Rest assured that all of the tuning and accenting of sounds – where the ACB detail really comes into its own, as you smoothly transition each beat across an extended range – is still present. Also, much of the motion you perform on dials can also now be recorded as automation, which adds a whole new level of dynamics to the sounds and patterns.
Fans of the Scatter effects of the original won’t be disappointed, either. These digital effects were a bit Marmite and in-your-face on the TR-8 and I did state in my original review that they might become a little dated. They’re here and you get dedicated Fill In variations plus Scatter effects that can apply to any variation bar the first – but to my mind, they’re perhaps less prominent here, which is probably a good thing.
Indeed, there’s a greater emphasis on other effects that can be programmed within each kit, so you can add delay, snap, reverb and a lot more to sounds should you wish and be as subtle or dramatic as you like. In fact, this is a real strength of 8S over the original which, from memory, didn’t offer nearly as much.
Kits-wise, you get 128 different ones (with a number of non-filled user locations) which can be altered on each pattern, so it’s easy to find a well-programmed pattern and completely change its attitude and genre just by loading in a new kit or sound per part. The Shuffle control also offers a surprising amount of variation for each pattern, too.
With all of these extra patterns and the much larger range of kit sounds available, TR-8S definitely delivers a lot more variation than the original. This may be seen as more of a scattergun approach but really, it’s more what you make it and the flexibility is there to make this a drum machine for whatever style of music you make. I can see it being used in a huge variety of beat-making scenarios, with users very much customising it to their needs – it’s so easy to do so, after all.

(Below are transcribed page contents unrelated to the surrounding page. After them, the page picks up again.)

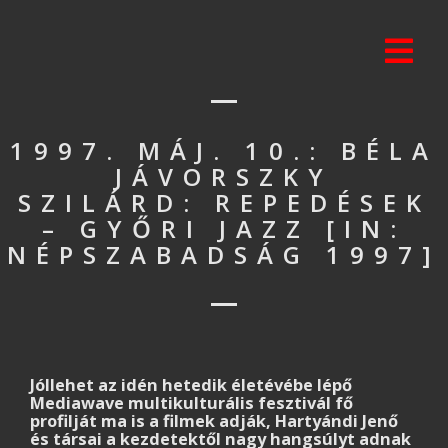
1997. MÁJ. 10.: BÉLA
JÁVORSZKY
SZILÁRD: REPEDÉSEK
– GYŐRI JAZZ [IN:
NÉPSZABADSÁG 1997]
Jóllehet az idén hetedik életévébe lépő
Mediawave multikulturális fesztivál fő
profilját ma is a filmek adják, Hartyándi Jenő
és társai a kezdetektől nagy hangsúlyt adnak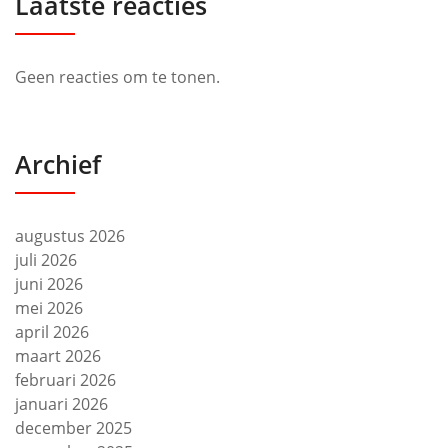
Laatste reacties
Geen reacties om te tonen.
Archief
augustus 2026
juli 2026
juni 2026
mei 2026
april 2026
maart 2026
februari 2026
januari 2026
december 2025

TR-8S certainly retains all the great programmability of the original and it exceeds that unit’s performance potential – this is a great live drum machine. However, it is rather less about directly competing in the authenticity stakes with the original drum machines. You do get a very good emulation of those originals, but a lot more besides – 8S is about expanding the drum-machine remit into all sorts of different beat areas.
So it’s providing all of your beat needs, rather than just those vintage ones, and I’d argue that if you just want the classic tones, you’d probably be better off with Roland’s Boutique TR-08 and TR-09 – you could buy one of each for the costs of the 8S. Which leads me neatly to that cost issue.
A shade over £600 is expensive (the original TR-8 was pricey at £499) especially when compared to something like the DrumBrute (see below). However, TR-8S, like I hinted at above, is a now a hugely flexible drum beast. There are more effects, more sounds, and more of what you want a drum machine to be.
It’s a lot more than ‘just’ classic Roland beats and you do get a lot of drums for that cash. More importantly, you can quickly twist and turn this machine into whatever you want it to be.
Do I really need this?
It’s always nice to own a hardware drum machine – adding notes live or step sequencing beats drawing notes on your computer screen any day. However, you have to ask yourself what you’re going to use it for, because shelling out £600 on something you can do in software may be questionable. But if you want performance and flexibility, Roland’s TR-8S is hard to beat.
Boutique TR-08 and TR-09 £349
Sometimes, you do feel Roland is competing with itself on some levels, but the Boutique TR-08 and TR-09 offer all the original sounds and ease of use for much less cash. They are small and the TR-08S’s remit is much bigger.
A fully featured analogue drum machine for less than £400 is not bad at all. This machine is great for dance music with a few nods to Roland’s sounds, although TR-8S is ultimately a lot more flexible in terms of its approach and effects.